Noël, le jour de ceux qui ne sont rien
Les êtres humains craignent tellement Dieu qu’Il a choisi de venir sous les apparences d’un enfant inoffensif : qui aurait peur d’un nouveau-né ? Sans doute Hérode craignant le potentiel Roi qui pourrait lui faire ombrage mais aussi les contemporains répétant son horrible geste mais, plus prévenants, n’attendant pas que l’enfant naisse pour le « laisser s’en aller » après l’avoir cependant invité à l’existence.

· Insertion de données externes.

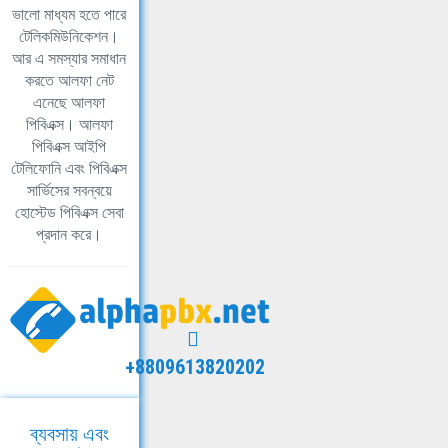
ভালো মাধ্যম হতে পারে
টেলিকমিউনিকেশন।
আর এ সমস্যার সমাধান
করতে আলফা নেট
এনেছে আলফা
পিবিএক্স। আলফা
পিবিএক্স আইপি
টেলিফোনি এবং পিবিএক্স
সার্ভিসের সবন্বয়ে
হোস্টেড পিবিএক্স সেবা
প্রদান করে।
+8809613820202
ব্যবসায় এবং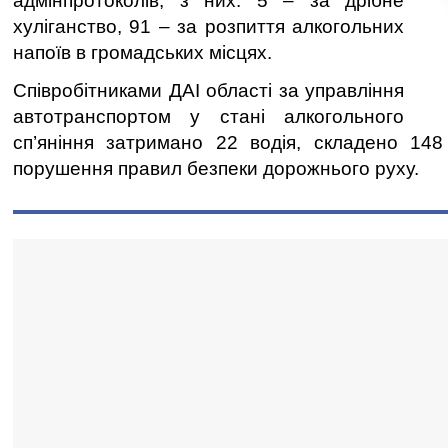
адмінпротоколів, з них: 5 – за дрібне
хуліганство, 91 – за розпиття алкогольних
напоїв в громадських місцях.
Співробітниками ДАІ області за управління
автотранспортом у стані алкогольного
сп’яніння затримано 22 водія, складено 148
порушення правил безпеки дорожнього руху.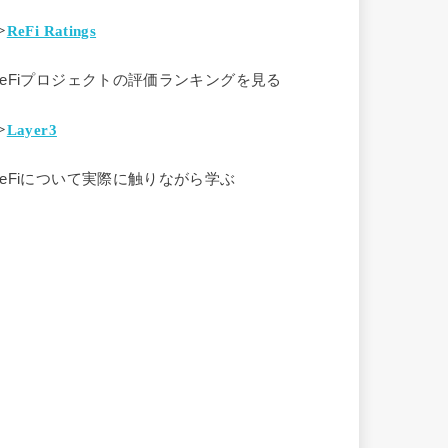
>
ReFi Ratings
ReFiプロジェクトの評価ランキングを見る
>
Layer3
ReFiについて実際に触りながら学ぶ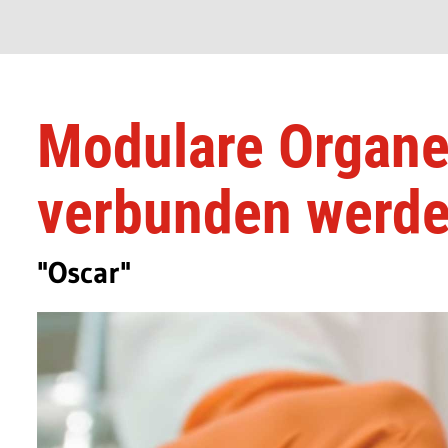
Modulare Organe,
verbunden werd
"Oscar"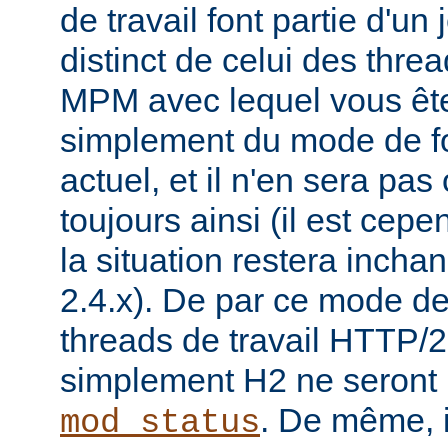
de travail font partie d'un
distinct de celui des threa
MPM avec lequel vous êtes 
simplement du mode de f
actuel, et il n'en sera pas
toujours ainsi (il est cep
la situation restera incha
2.4.x). De par ce mode de
threads de travail HTTP/2
simplement H2 ne seront 
. De même, i
mod_status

Il pourrait aussi faire ombrage à leurs projets.
Dieu nous est-il secret parce qu’il joue à cache-cache ou bien parce qu’on ne voit pas ce qui est trop simple, évident, dévoilé ? Il nous faut des écrans, des titres ronflants, des références scientifiques ou théologiques, des traités érudits, les trompettes des chevaliers de l’Apocalypse…
Dans cette succession incessante de révélations fracassantes, de scandales de toutes sortes balayés par d’autres le jour suivant, de complots dévoilés, de groupes secrets d’influence enfin découverts, l’humilité de Dieu passe inaperçue. Elle est trop élémentaire, pas assez sophistiquée pour nos intelligences complexes. Trop de fixité, stabilité et immuabilité pour nos esprits-girouettes happés par mille sollicitations.
Je pensais au serpent qui, paraît-il, voit ses proies par contraste des mouvements. Si la proie reste immobile, il ne la voit plus. Dieu a cette immobilité, toujours le même hier comme aujourd’hui et demain, et il disparaît ainsi à nos regards quêtant le mouvement permanent.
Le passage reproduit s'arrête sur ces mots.